Work order :: The records that follow should be copied out exactly, pictures excluded.

Structured page parsing data ::
········

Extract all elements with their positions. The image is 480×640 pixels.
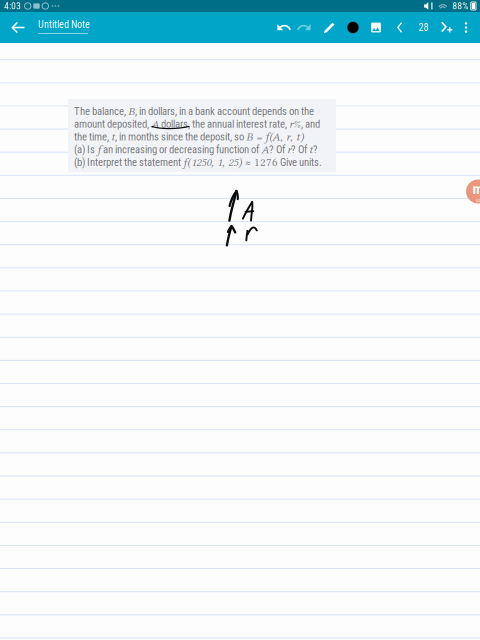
button[interactable]: 28 [410,12,436,43]
button[interactable]: Undo [272,12,296,43]
staticText: m [472,181,480,198]
button[interactable]: Untitled Note [38,12,94,43]
staticText: 28 [418,22,428,34]
button[interactable]: More options [457,12,475,43]
staticText: The balance, B, in dollars, in a bank ac… [74,104,314,118]
button[interactable]: Redo [292,12,316,43]
button[interactable]: Back [4,12,34,43]
button[interactable]: Previous page [390,12,410,43]
button[interactable]: Insert image [364,12,388,43]
staticText: ••• [51,1,60,11]
staticText: the time, t, in months since the deposit… [74,130,304,143]
staticText: sol [476,198,480,203]
button[interactable]: Pen [318,12,342,43]
staticText: 88% [452,0,468,12]
staticText: (b) Interpret the statement f(1250, 1, 2… [74,156,322,169]
staticText: (a) Is f an increasing or decreasing fun… [74,143,318,156]
button[interactable]: Add page [435,12,459,43]
staticText: amount deposited, A dollars, the annual … [74,117,320,130]
button[interactable]: Colour [341,12,365,43]
staticText: 4:03 [4,0,21,12]
staticText: Untitled Note [38,19,90,30]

········

Finished exercise ::
Extract all elements with their positions. The image is 480×640 pixels.
button[interactable]: 28 [410,12,436,43]
button[interactable]: Undo [272,12,296,43]
staticText: m [472,181,480,198]
button[interactable]: Untitled Note [38,12,94,43]
staticText: 28 [418,22,428,34]
button[interactable]: More options [457,12,475,43]
staticText: The balance, B, in dollars, in a bank ac… [74,104,314,118]
button[interactable]: Redo [292,12,316,43]
button[interactable]: Back [4,12,34,43]
button[interactable]: Previous page [390,12,410,43]
button[interactable]: Insert image [364,12,388,43]
staticText: ••• [51,1,60,11]
staticText: the time, t, in months since the deposit… [74,130,304,143]
staticText: sol [476,198,480,203]
button[interactable]: Pen [318,12,342,43]
staticText: 88% [452,0,468,12]
staticText: (b) Interpret the statement f(1250, 1, 2… [74,156,322,169]
staticText: (a) Is f an increasing or decreasing fun… [74,143,318,156]
button[interactable]: Add page [435,12,459,43]
staticText: amount deposited, A dollars, the annual … [74,117,320,130]
button[interactable]: Colour [341,12,365,43]
staticText: 4:03 [4,0,21,12]
staticText: Untitled Note [38,19,90,30]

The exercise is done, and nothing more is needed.